Can Labour outflank Reform on asylum? MPs are divided

As both anti-asylum and anti-racist protests mount outside hotels, Keir Starmer’s party is trying to take the wind out of Nigel Farage’s sails
Almost exactly three years ago, I was walking along the seafront in Hastings, camera crew in tow, preparing for a report for ITV News. A local tip-off had led me to a hotel housing newly arrived asylum seekers — people who had risked their lives crossing the Channel in small boats, many with no more than the clothes on their backs and hope in their hearts.
I remember speaking to one of them. He was soft-spoken, nervous but determined. He told me his brother was already living in the UK — the only family he had in the west. That, he said, was why he came here. Not for handouts, not to exploit the system, but because he had escaped war and wanted to work and build a life. Having family nearby meant safety. But while his application was being processed, he couldn’t work or leave the hotel. All he could do was wait for the long, slow asylum process to grind forward.
Outside, the mood in town was mixed. Some locals were welcoming. Others were visibly agitated. Too many young men, they said, hanging around with nothing to do. Beaches dotted with clusters of asylum seekers. Tensions bubbling. Government sources at the time insisted it was all temporary, that hotel use would fall, crossings would stop and the system would find its footing again.
Three years on, none of that has happened and we are still talking about the same issue. The boat crossings haven’t slowed, and the political rhetoric and public reaction has grown louder.
Since David Cameron’s time in Downing Street, successive Conservative governments have made repeated promises to bring immigration numbers down. They have failed. I’ve seen the cycle firsthand, from Priti Patel’s Rwanda plan (which took me all the way to Kigali) to Rishi Sunak’s five-point pledge.

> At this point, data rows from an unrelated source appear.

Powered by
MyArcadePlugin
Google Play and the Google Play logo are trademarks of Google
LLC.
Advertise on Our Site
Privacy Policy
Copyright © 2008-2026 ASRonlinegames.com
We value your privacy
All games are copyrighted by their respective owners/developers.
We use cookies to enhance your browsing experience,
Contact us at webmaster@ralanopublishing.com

Now, it’s Labour’s turn. Keir Starmer insists his government will succeed where others have failed. Aiming to break the business model of people smugglers is his priority; in the last week, the home secretary Yvette Cooper has announced an additional £100m to tackle the crossings, which will include 300 extra officers at the National Crime Agency and new tech for intelligence-gathering. There’s also the new “one in, one out” agreement with France and tougher penalties for those advertising illegal crossings on social media.
But while the government announces new policies, protests continue outside hotels housing asylum seekers. Arrests have been made. Flares set off. There have been reports that slogans like “send them home” have been chanted. In some towns, anti-racism protesters have arrived too. It’s clear anger is in the air.

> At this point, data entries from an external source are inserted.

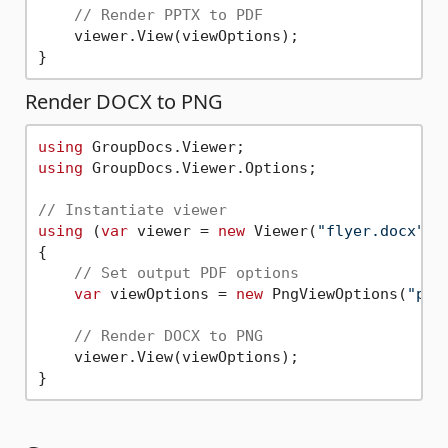
// Render PPTX to PDF       
    viewer.View(viewOptions);

Render DOCX to PNG
using
using
 GroupDocs.Viewer.Options;

// Instantiate viewer
using
 (
var
 viewer = 
new
 Viewer(
"flyer.docx"
))

{

// Set output PDF options       
var
 viewOptions = 
new
 PngViewOptions(
"pag
// Render DOCX to PNG       
    viewer.View(viewOptions);
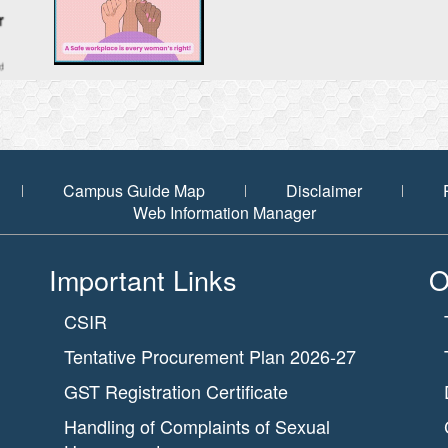
Campus Guide Map
Disclaimer
Web Information Manager
Important Links
O
CSIR
Tentative Procurement Plan 2026-27
GST Registration Certificate
Handling of Complaints of Sexual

Reform UK leader Nigel Farage is a man who knows how to tap into public frustration. At a press conference this week, I asked him what he would actually do if he were put in charge. His answer was blunt: leave the European Convention on Human Rights and deport anyone arriving on a small boat.
Because it was a press conference, there was no chance for follow-ups — no room for me to ask how much that might cost, or how it would work legally. But that didn’t matter to many watching. His message cuts through. The polls reflect that.
Reform is now leading in some national surveys. Farage has made no secret of his aim: to siphon votes off both the Tories and Labour. And it’s working.
I’ve written for Hyphen before about how Reform is positioning itself as the party of “common sense” on immigration and appealing to voters who feel ignored by Westminster. That threat is real and growing.
I’ve spent time talking to voters around the country over the last year and I have lost count of the number of times I have heard — often in pretty marginal constituencies — that only Reform and Farage can fix what they believe is a broken asylum system. In many places it does seem like a choice between Labour and Reform; even the prime minister has admitted to me that he sees it this way now that the Tories have, in his words, “run out of road”.
Many Labour MPs know this too. One backbencher, whose constituency is feeling the Reform pressure acutely, put it bluntly: “Small boats and immigration is the number one issue on the doorstep. If we don’t get a grip, I’ll lose my seat and so will plenty of others.”
Another MP warned that every failure only strengthens Farage’s hand. “He just needs people to believe he’s the only one who’d do anything.”
Yet within Labour’s ranks, there are some who passionately disagree. They are an ever shrinking minority as Reform continues to surge, but they remain vocal. One MP told me: “We’ll never out-Reform Reform. If we start playing their game, we’ve already lost.”
The truth is, the boats keep coming, the hotels are still full and the government keeps announcing new policies to try and get immigration down. In places like Hastings, the frustration I saw three years ago hasn’t dissipated. In many cases, it has evolved into fury.
Shehab Khan is an award-winning presenter and political correspondent for ITV News.